ABOUT THIS EXERCISE: Beginning at the line containing "120 (865, 1398)", repeat each line below exactly up to and including the line containing "Tasks [tab] (122, 85)". Do not repeat the pictures.

Stored items:
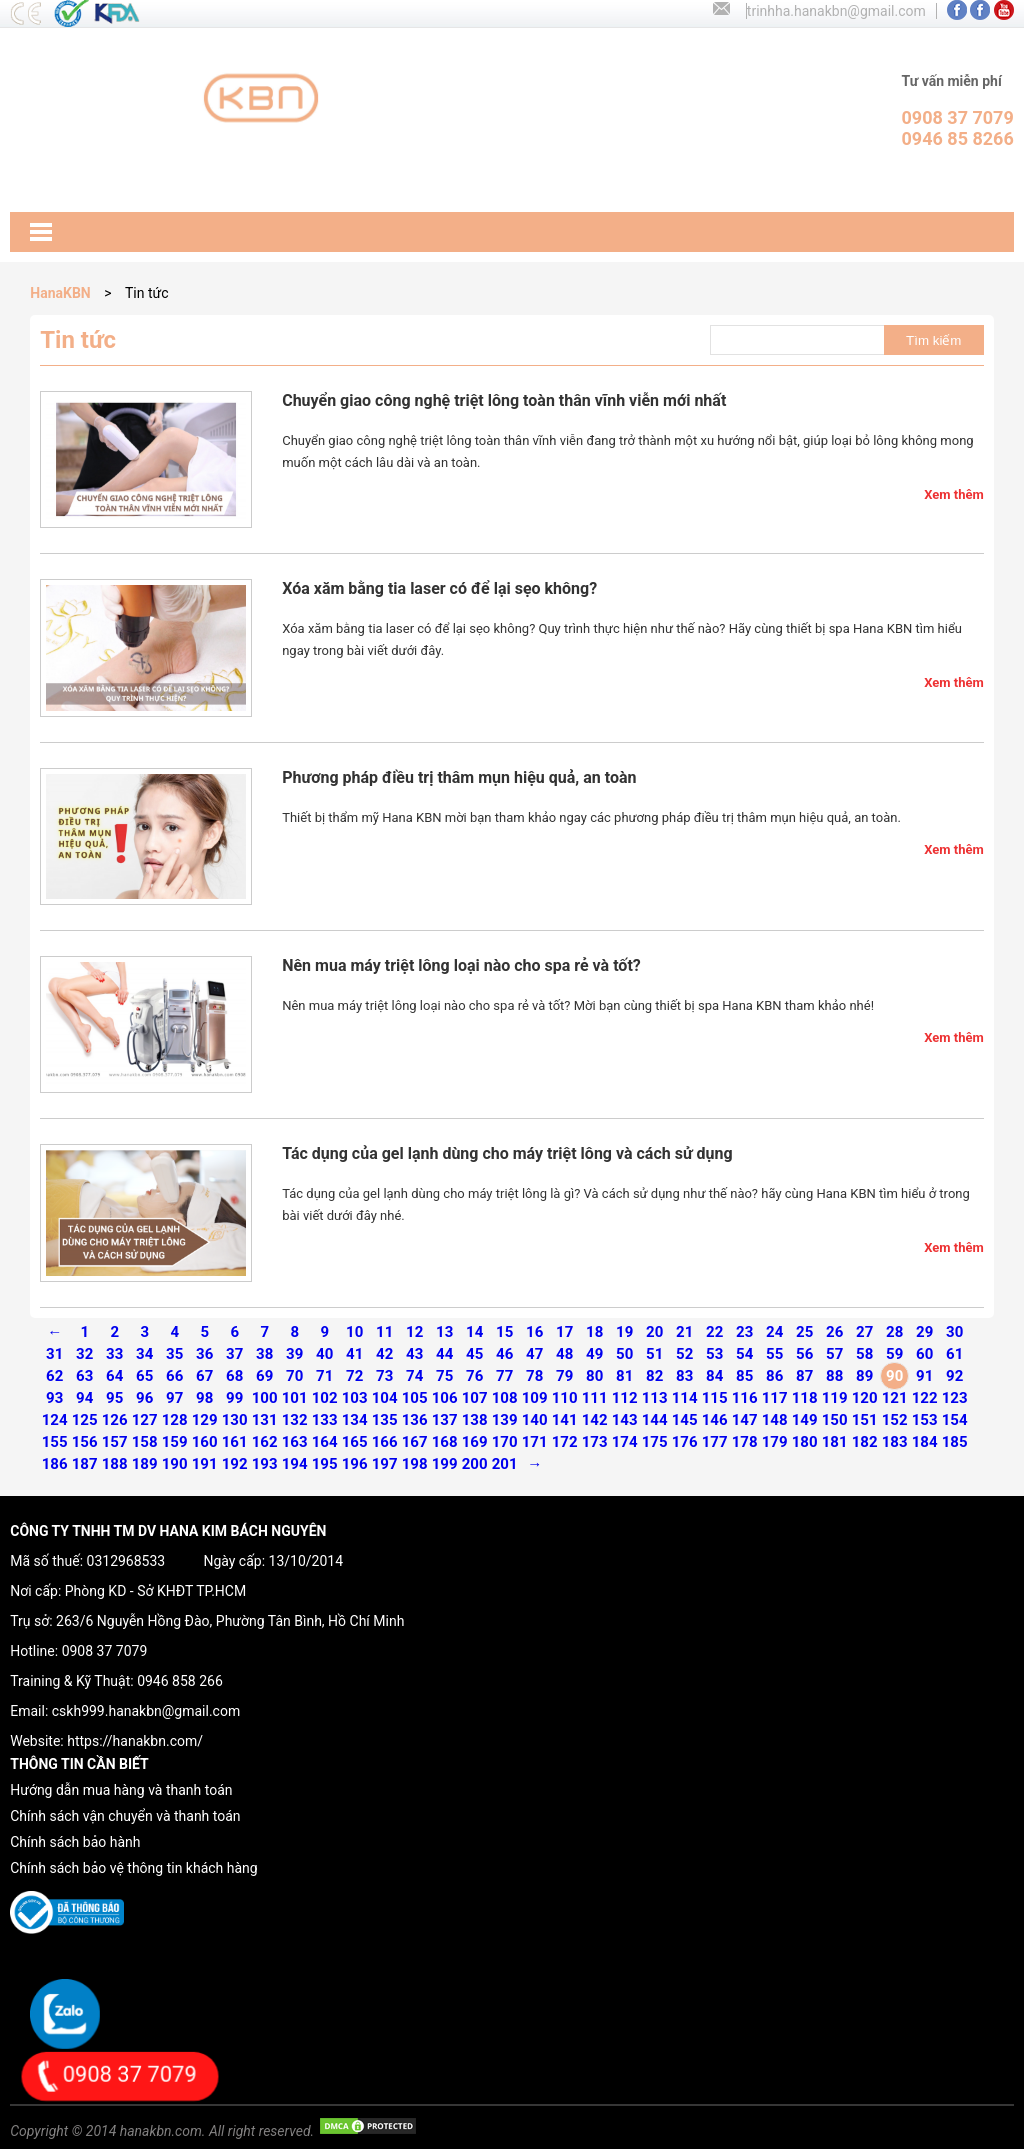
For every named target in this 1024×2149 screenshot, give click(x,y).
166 (385, 1442)
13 (444, 1332)
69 (264, 1376)
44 (444, 1354)
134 (355, 1420)
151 (865, 1420)
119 (835, 1398)
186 (55, 1464)
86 (774, 1376)
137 (445, 1420)
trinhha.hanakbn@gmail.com (836, 11)
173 (595, 1442)
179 (775, 1442)
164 (325, 1442)
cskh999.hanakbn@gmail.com (146, 1711)
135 (385, 1420)
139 (505, 1420)
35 (174, 1354)
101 (295, 1398)
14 (474, 1332)
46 (504, 1354)
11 (384, 1332)
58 (864, 1354)
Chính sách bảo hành (75, 1842)
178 (745, 1442)
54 (744, 1354)
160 (205, 1442)
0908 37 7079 (105, 1651)
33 (114, 1354)
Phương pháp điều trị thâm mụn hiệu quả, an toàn (459, 777)
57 (834, 1354)
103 (355, 1398)
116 (745, 1398)
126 (115, 1420)
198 (415, 1464)
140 (535, 1420)
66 (174, 1376)
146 (715, 1420)
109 (535, 1398)
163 (295, 1442)
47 (534, 1354)
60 (924, 1354)
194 (295, 1464)
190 (175, 1464)
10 (354, 1332)
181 (835, 1442)
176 (685, 1442)
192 (235, 1464)
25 (804, 1332)
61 (954, 1354)
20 (654, 1332)
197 (385, 1464)
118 (805, 1398)
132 (295, 1420)
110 (565, 1398)
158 (145, 1442)
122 (925, 1398)
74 (414, 1376)
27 (864, 1332)
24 (774, 1332)
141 (565, 1420)
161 (235, 1442)
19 (624, 1332)
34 (144, 1354)
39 (294, 1354)
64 (114, 1376)
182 (865, 1442)
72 (354, 1376)
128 (175, 1420)
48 (564, 1354)
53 (714, 1354)
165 (355, 1442)
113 (655, 1398)
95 (114, 1398)
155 (55, 1442)
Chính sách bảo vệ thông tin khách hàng (133, 1868)
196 (355, 1464)
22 (714, 1332)
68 (234, 1376)
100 (265, 1398)
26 (834, 1332)
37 (234, 1354)
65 (144, 1376)
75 (444, 1376)
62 (54, 1376)
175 (655, 1442)
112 (625, 1398)
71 (324, 1376)
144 (655, 1420)
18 (594, 1332)
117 (775, 1398)
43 (414, 1354)
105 (415, 1398)
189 (145, 1464)
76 (474, 1376)
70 (294, 1376)
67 (204, 1376)
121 (895, 1398)
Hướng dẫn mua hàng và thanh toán (121, 1790)
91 (924, 1376)
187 (85, 1464)
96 (144, 1398)
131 (265, 1420)
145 (685, 1420)
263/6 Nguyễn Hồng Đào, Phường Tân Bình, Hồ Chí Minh (230, 1621)
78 (534, 1376)
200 (475, 1464)
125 (85, 1420)
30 (954, 1332)
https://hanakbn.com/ (135, 1741)
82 (654, 1376)
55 (774, 1354)
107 (475, 1398)
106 (445, 1398)
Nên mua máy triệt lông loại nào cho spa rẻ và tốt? (461, 965)
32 (84, 1354)
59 (894, 1354)
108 (505, 1398)
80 (594, 1376)
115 (715, 1398)
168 (445, 1442)
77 (504, 1376)
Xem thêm (954, 494)
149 (805, 1420)
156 (85, 1442)
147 (745, 1420)
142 (595, 1420)
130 (235, 1420)
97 (174, 1398)
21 (684, 1332)
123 (955, 1398)
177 (715, 1442)
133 (325, 1420)
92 (954, 1376)
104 (385, 1398)
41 (354, 1354)
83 (684, 1376)
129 (205, 1420)
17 (564, 1332)
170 (505, 1442)
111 (595, 1398)
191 (205, 1464)
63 (84, 1376)
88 (834, 1376)
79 (564, 1376)
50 (624, 1354)
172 (565, 1442)
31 (54, 1354)
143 (625, 1420)
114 (685, 1398)
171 (535, 1442)
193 (265, 1464)
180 (805, 1442)
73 (384, 1376)
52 (684, 1354)
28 (894, 1332)
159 (175, 1442)
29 (924, 1332)
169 (475, 1442)
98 (204, 1398)
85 (744, 1376)
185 (955, 1442)
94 (84, 1398)
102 (325, 1398)
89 (864, 1376)
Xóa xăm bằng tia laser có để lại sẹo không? (439, 588)
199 (445, 1464)
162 (265, 1442)
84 (714, 1376)
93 (54, 1398)
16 (534, 1332)
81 (624, 1376)
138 (475, 1420)
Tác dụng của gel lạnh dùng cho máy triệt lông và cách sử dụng (507, 1153)
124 (55, 1420)
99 (234, 1398)
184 (925, 1442)
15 (504, 1332)
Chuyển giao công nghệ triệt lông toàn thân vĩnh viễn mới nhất (504, 400)
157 (115, 1442)
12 (414, 1332)
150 (835, 1420)
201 (505, 1464)
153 (925, 1420)
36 (204, 1354)
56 (804, 1354)
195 (325, 1464)
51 (654, 1354)
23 (744, 1332)
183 (895, 1442)
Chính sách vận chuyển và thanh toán (125, 1816)
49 (594, 1354)
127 (145, 1420)
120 (865, 1398)
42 (384, 1354)
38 (264, 1354)
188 (115, 1464)
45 (474, 1354)
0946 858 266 (180, 1681)
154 (955, 1420)
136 (415, 1420)
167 (415, 1442)
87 (804, 1376)
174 (625, 1442)
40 (324, 1354)
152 (895, 1420)
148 (775, 1420)
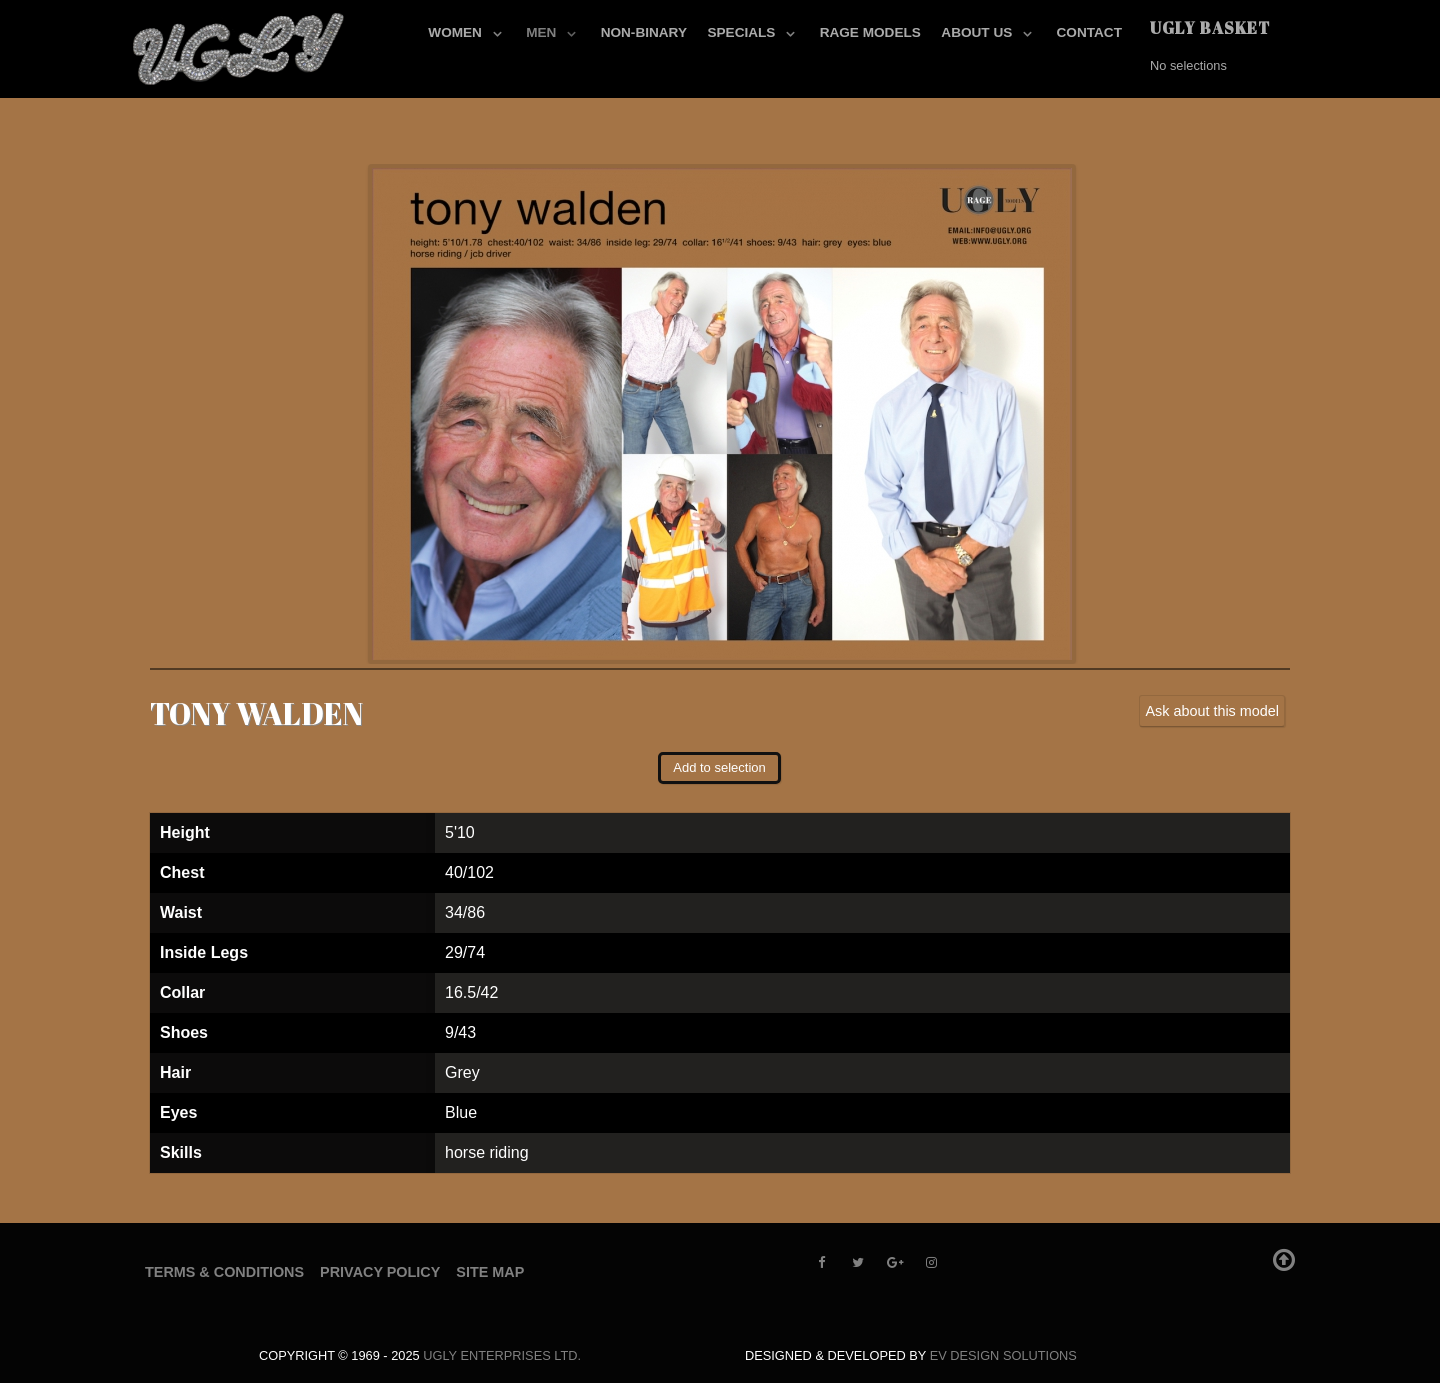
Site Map (490, 1272)
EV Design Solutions (1003, 1355)
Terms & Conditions (224, 1272)
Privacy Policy (380, 1272)
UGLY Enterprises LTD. (502, 1355)
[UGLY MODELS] (240, 45)
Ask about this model (1212, 711)
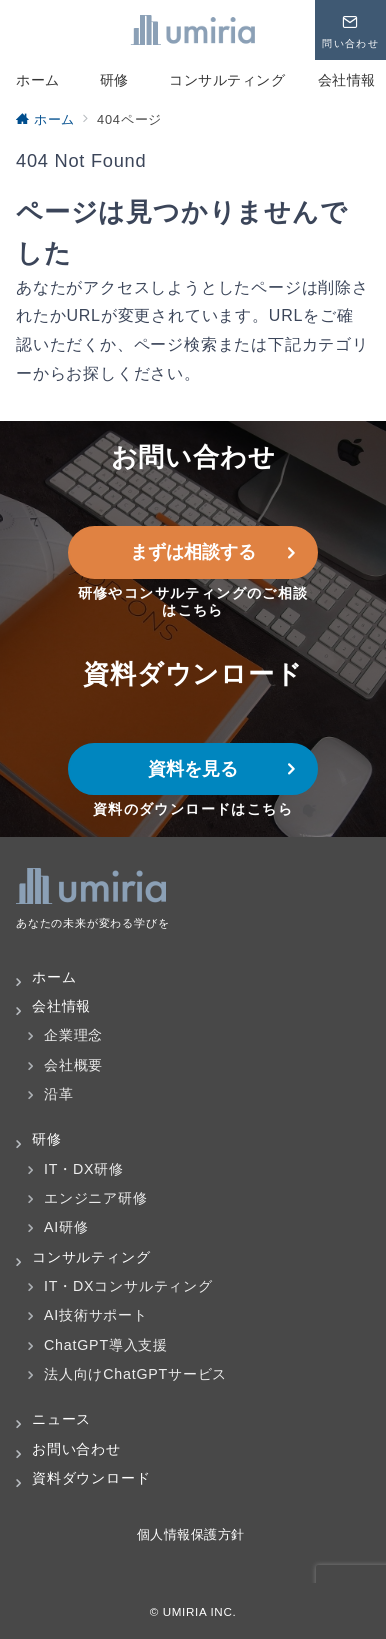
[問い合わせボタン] (350, 30)
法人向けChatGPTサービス (135, 1374)
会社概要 (73, 1065)
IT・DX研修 (84, 1169)
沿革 (59, 1094)
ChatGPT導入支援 (106, 1345)
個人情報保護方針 (193, 1534)
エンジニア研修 (96, 1198)
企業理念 (73, 1035)
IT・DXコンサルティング (128, 1286)
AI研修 (66, 1227)
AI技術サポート (96, 1315)
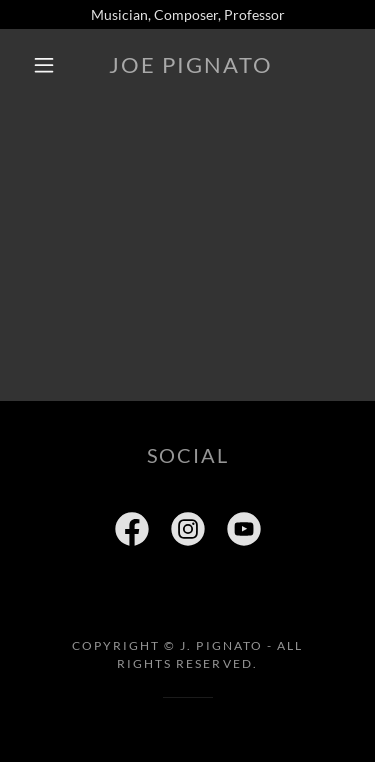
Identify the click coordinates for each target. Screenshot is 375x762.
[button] (44, 65)
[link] (191, 65)
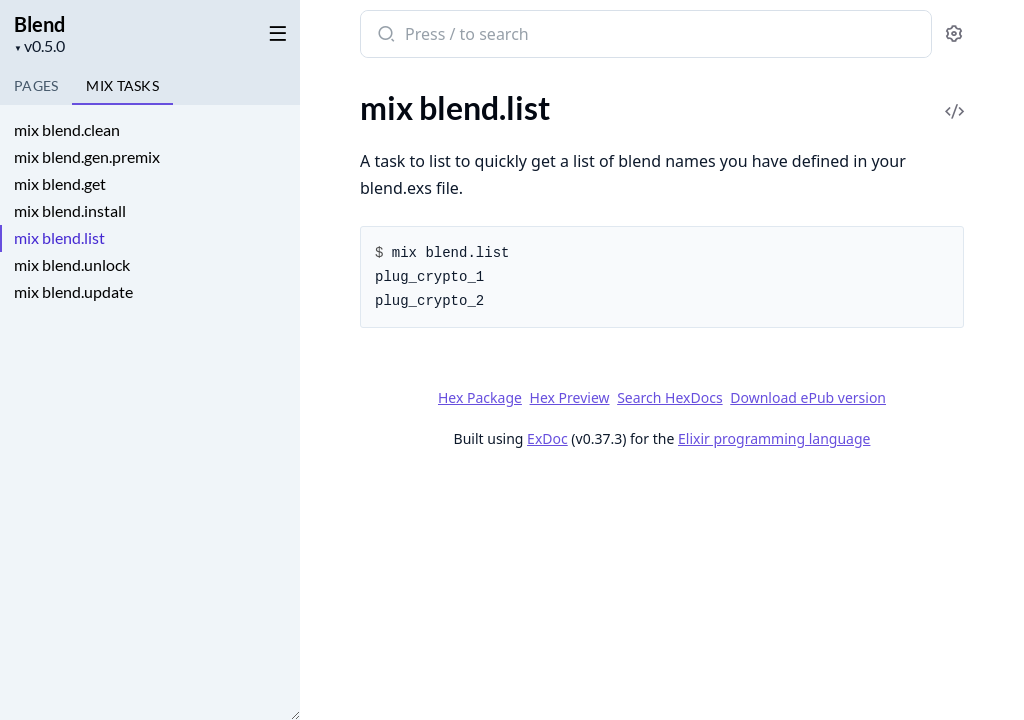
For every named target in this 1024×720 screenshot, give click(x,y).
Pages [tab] (36, 85)
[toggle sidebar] (274, 32)
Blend (39, 24)
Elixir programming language (774, 438)
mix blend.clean (67, 129)
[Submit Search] (384, 36)
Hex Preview (570, 397)
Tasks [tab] (122, 85)
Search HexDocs (669, 398)
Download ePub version (808, 397)
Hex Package (480, 397)
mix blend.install (70, 210)
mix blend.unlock (72, 264)
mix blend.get (60, 183)
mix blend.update (73, 291)
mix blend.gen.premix (87, 156)
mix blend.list (59, 237)
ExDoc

YOUR RESPONSE:
120 (865, 1398)
42 (384, 1354)
38 (264, 1354)
188 (115, 1464)
45 (474, 1354)
0946 858 266 (180, 1681)
154 (955, 1420)
136 (415, 1420)
167 (415, 1442)
87 (804, 1376)
174 (625, 1442)
40 (324, 1354)
152 (895, 1420)
148 (775, 1420)
Site Map (490, 1272)
EV Design Solutions (1003, 1355)
Terms & Conditions (224, 1272)
Privacy Policy (380, 1272)
UGLY Enterprises LTD. (502, 1355)
[UGLY MODELS] (240, 45)
Ask about this model (1212, 711)
[問い合わせボタン] (350, 30)
法人向けChatGPTサービス (135, 1374)
会社概要 (73, 1065)
IT・DX研修 (84, 1169)
沿革 (59, 1094)
ChatGPT導入支援 (106, 1345)
個人情報保護方針 (193, 1534)
エンジニア研修 (96, 1198)
企業理念 (73, 1035)
IT・DXコンサルティング (128, 1286)
AI研修 (66, 1227)
AI技術サポート (96, 1315)
Identify the click coordinates for each target. Screenshot is 375x762.
[button] (44, 65)
[link] (191, 65)
For every named target in this 1024×720 screenshot, give click(x,y).
Pages [tab] (36, 85)
[toggle sidebar] (274, 32)
Blend (39, 24)
Elixir programming language (774, 438)
mix blend.clean (67, 129)
[Submit Search] (384, 36)
Hex Preview (570, 397)
Tasks [tab] (122, 85)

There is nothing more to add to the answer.